Legal Article - Employment Law

Statement of Terms and Conditions of Employment

Although the entire Contract of Employment need not be written, certain information must be provided in writing. It is also good practice to clearly define the Employment relationship, as this can minimise later disagreements as outline within the Employment Relationship Act 2000.

Under the Employment Rights Act 1996, all new employees whose employment continues for a month or more, are entitled to receive a written statement of particulars of employment specifying important information.

The employer must provide a statement no later than two months after the employee starts work. An employer is only required to provide a new written statement to existing employees if they request one. This request can be made up to three months after the employee’s employment ends.

The following details must be given together, in a single document, and is known as the “Principal Statement of Employment”. These details are:

a) the names of the employer and employee
b) the date when employment began
c) the date on which the employee’s period of continuous employment began, taking into account any employment with any previous employer, which counts
d) the scale or rate of pay, or the way pay is worked out
e) the pay intervals (hourly, weekly, monthly etc)
f) any terms and conditions relating to hours of work (including normal working hours)
g) any terms and conditions relating to holiday entitlement including public holidays and holiday pay (including rules on entitlement to accrued holiday pay on termination of employment).
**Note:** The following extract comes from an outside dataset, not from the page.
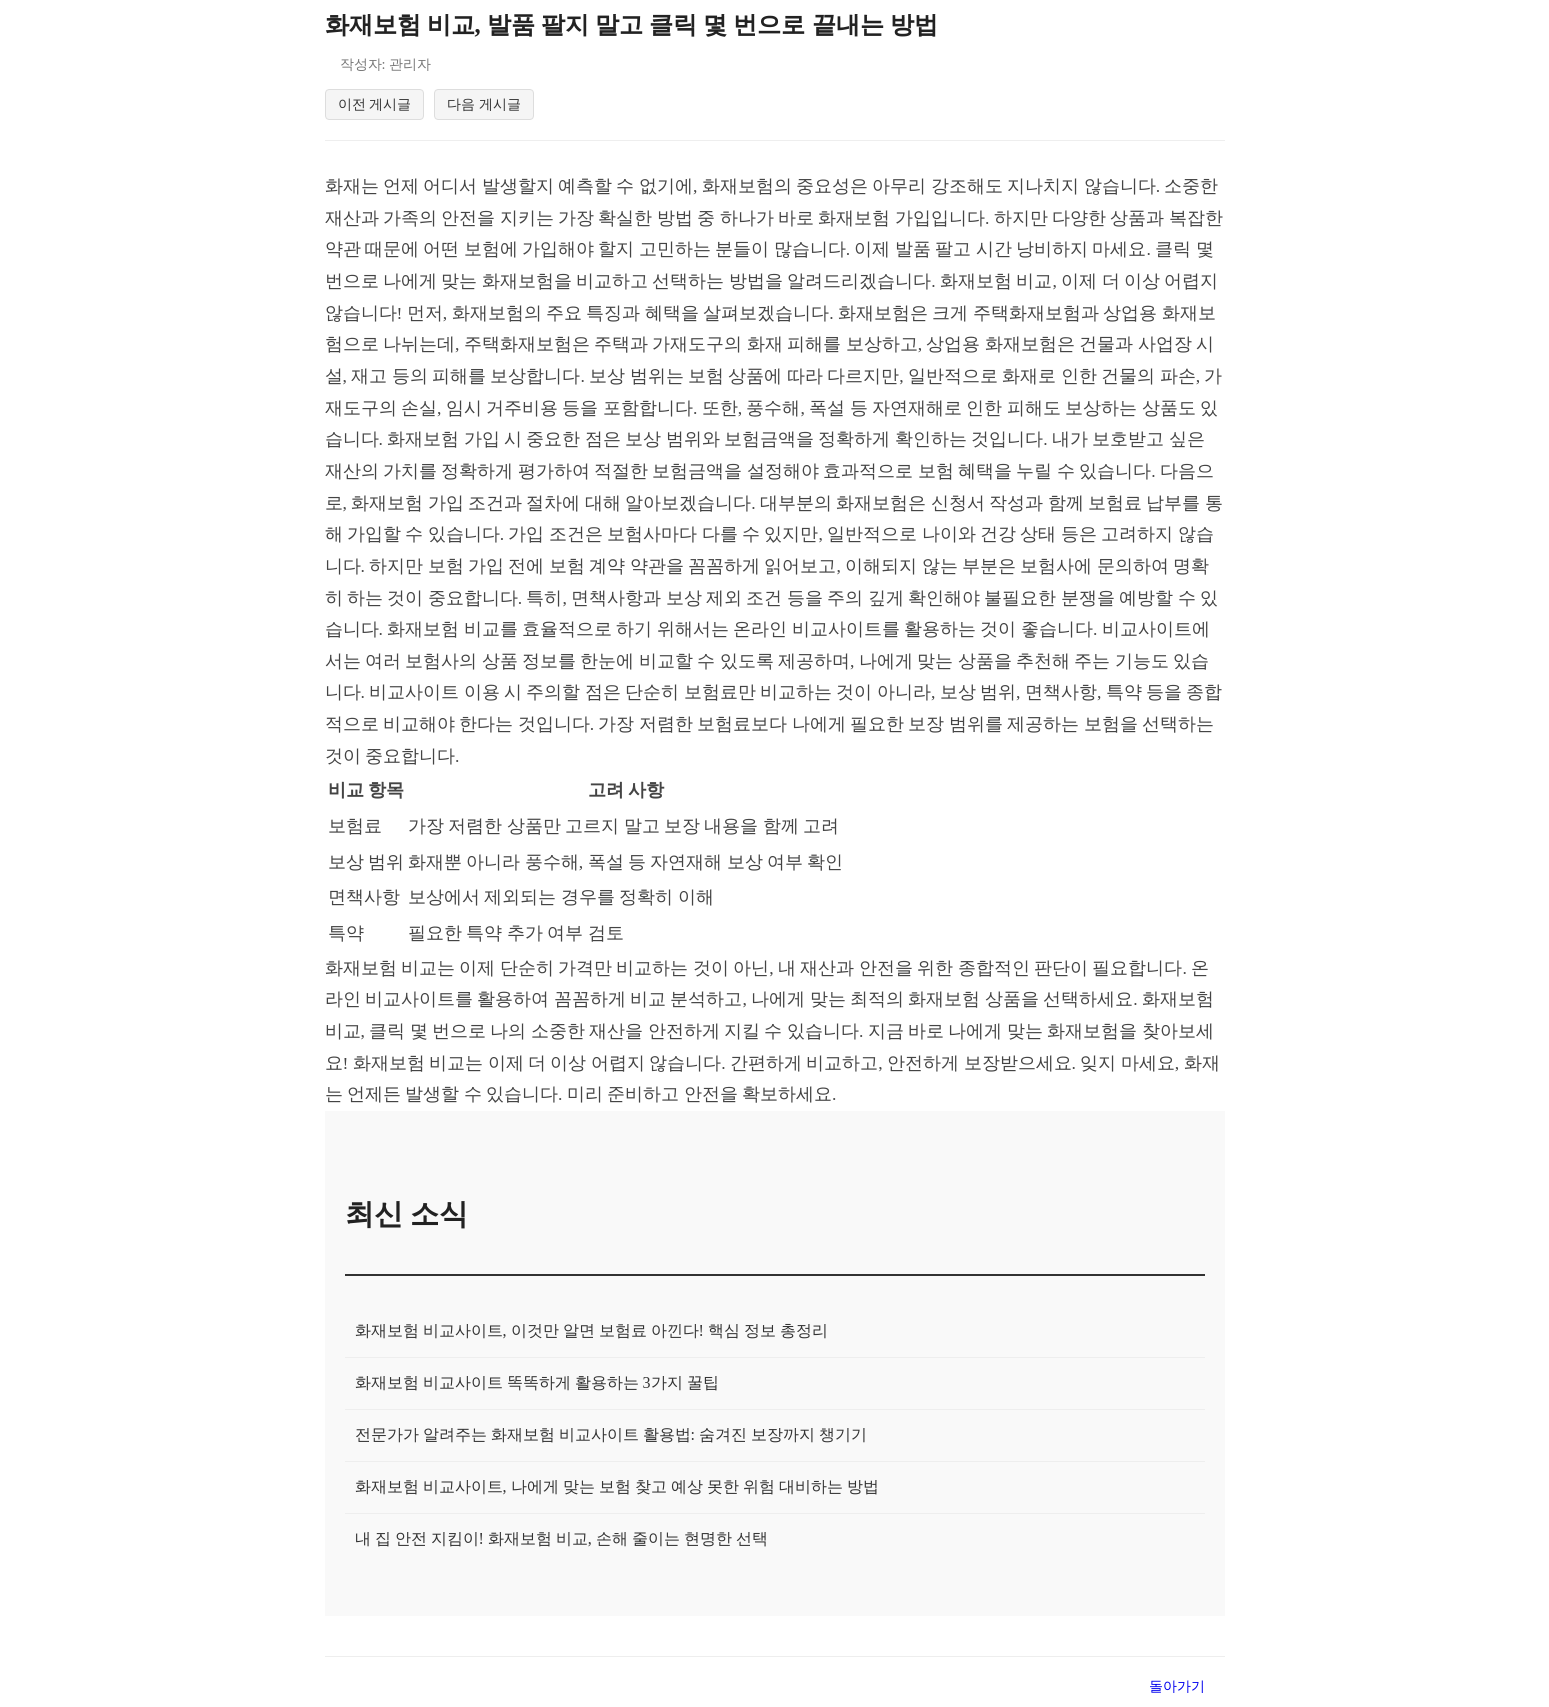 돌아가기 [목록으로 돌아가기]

These rules must be sufficiently specific to allow the entitlement to be precisely calculated.

h) job title or a brief job description
i) place of work, or, if the employee is required or permitted to work at various places, an indication of that fact and the employer’s address.

The employer must also provide the following details, either with the Principal Statement of Employment or separately (but within two months)
• Any sickness/injury scheme

• Rules on pension and pension schemes (e.g. whether it is contacted out or not)
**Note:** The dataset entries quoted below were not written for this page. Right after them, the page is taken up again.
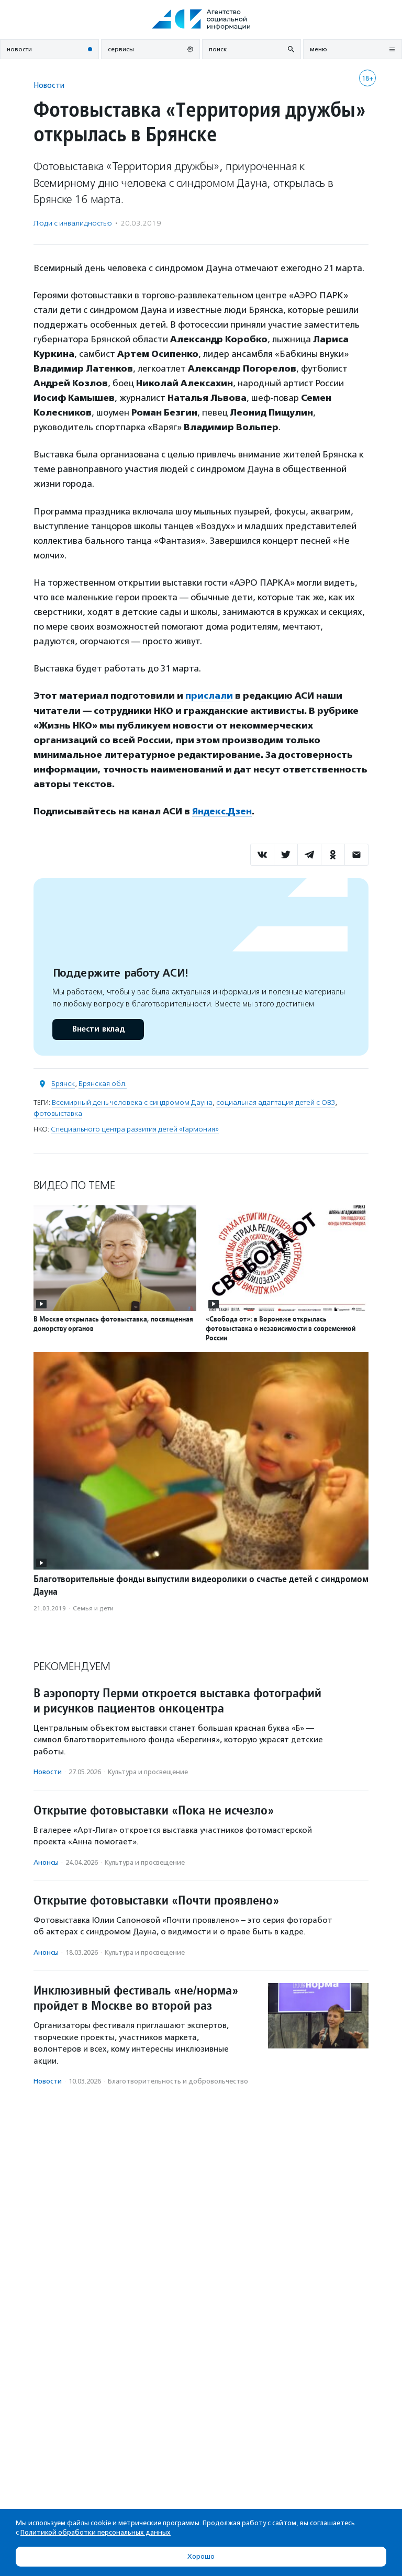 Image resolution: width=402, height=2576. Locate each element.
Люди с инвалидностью (73, 223)
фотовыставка (58, 1112)
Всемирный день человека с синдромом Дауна (132, 1101)
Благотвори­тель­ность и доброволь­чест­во (178, 2081)
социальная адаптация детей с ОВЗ (275, 1101)
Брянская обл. (103, 1083)
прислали (209, 695)
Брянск (63, 1083)
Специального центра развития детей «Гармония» (135, 1128)
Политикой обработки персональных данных (95, 2532)
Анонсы (46, 1862)
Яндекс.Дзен (222, 810)
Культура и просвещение (148, 1771)
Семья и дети (93, 1607)
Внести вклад (98, 1029)
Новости (49, 85) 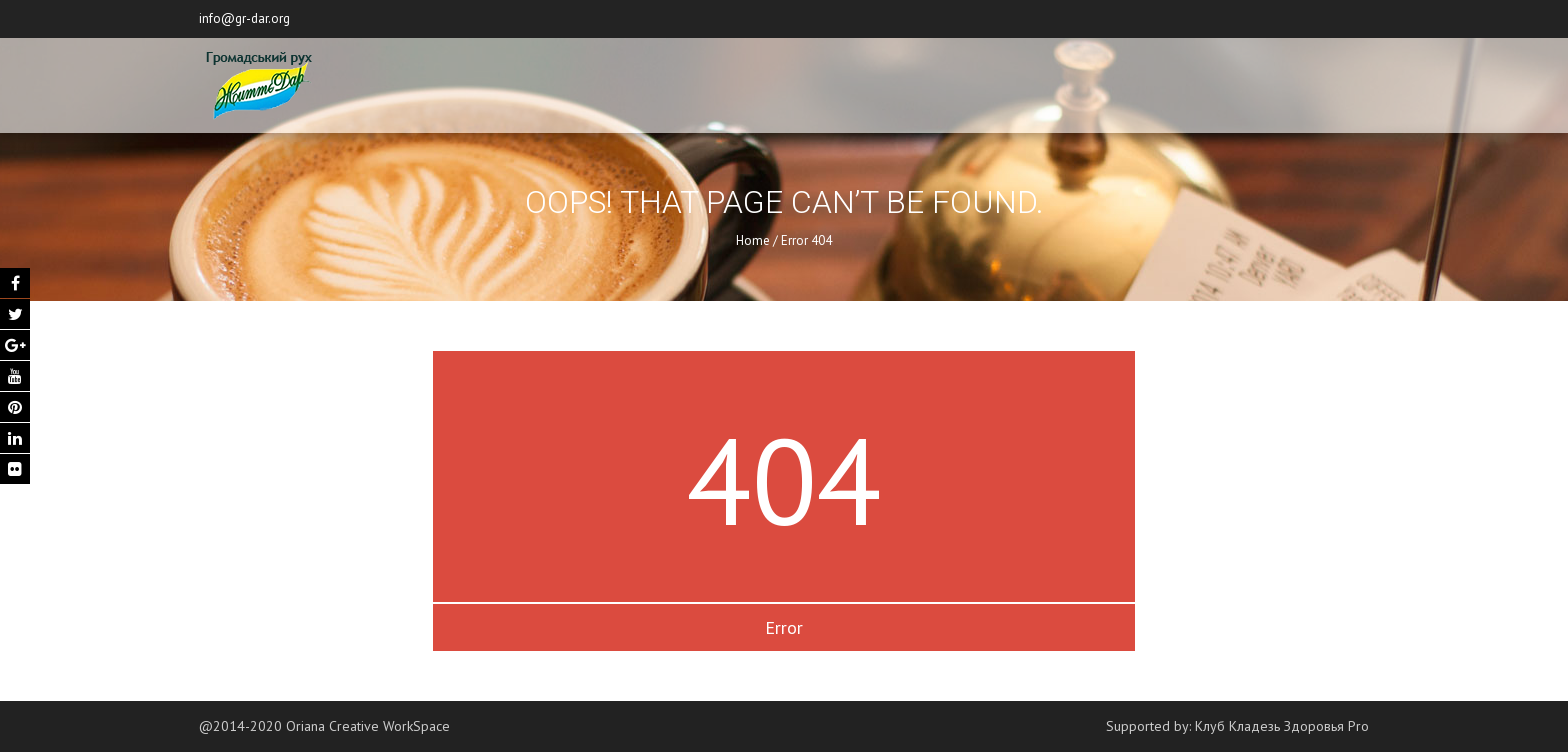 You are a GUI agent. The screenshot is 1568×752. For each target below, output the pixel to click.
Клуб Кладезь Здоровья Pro (1282, 726)
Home (753, 240) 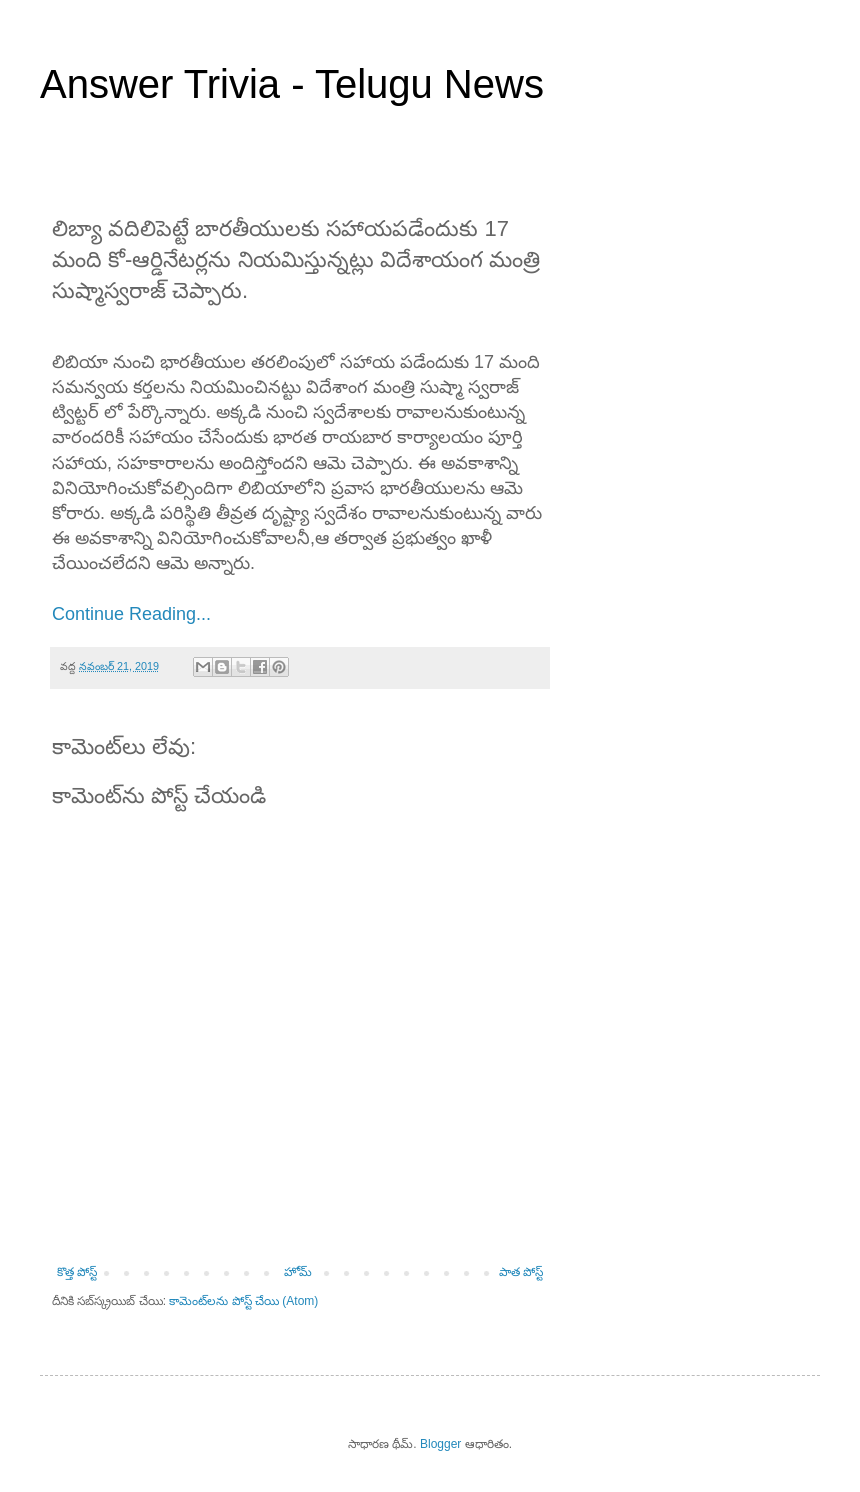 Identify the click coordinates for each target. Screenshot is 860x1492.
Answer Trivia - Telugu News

• Length of notice to be given by both employer and employee

• If it is a temporary contract of employment

• If it is a fixed term contract of employment

• Particulars of any collective agreements which directly affect the terms and conditions of the employment including, where the employer is not a party, the person by whom they were made

• The name or description of the person with whom the employee can raise a grievance and the manner in which such applications should be made (see “implied terms” above)

• Any disciplinary rules and procedures applicable and the name or description of the person to whom an employee can apply if dissatisfied with a disciplinary decision and the manner in which such applications can be made (companies employing fewer than 20 employees do not have to provide these details on discipline)
• where the employee is required to work outside the U.K. for a period of more than one month, details of the length of posting, the currency in which payment will be made, details of any additional benefits arising from the posting and any terms and conditions relating to the employee’s return to the U.K.

The matters contained in the Principal Statement of Employment must be given in detail to the employee in one document.

For the other matters the written statement can refer employees to another document for details providing the employee has a reasonable opportunity to read the reference document in the course of their employment or where the document is made reasonably accessible in some other way (e.g. a Staff Handbook).

Any changes to the details described above must be given to each employee in writing at the earliest opportunity and in any event no later than a month after the change is made.

If the change is to one of the matters specified in the Principal Statement of Employment the change must be given in full; otherwise the written notification may refer the employee to another document provided it is reasonably accessible.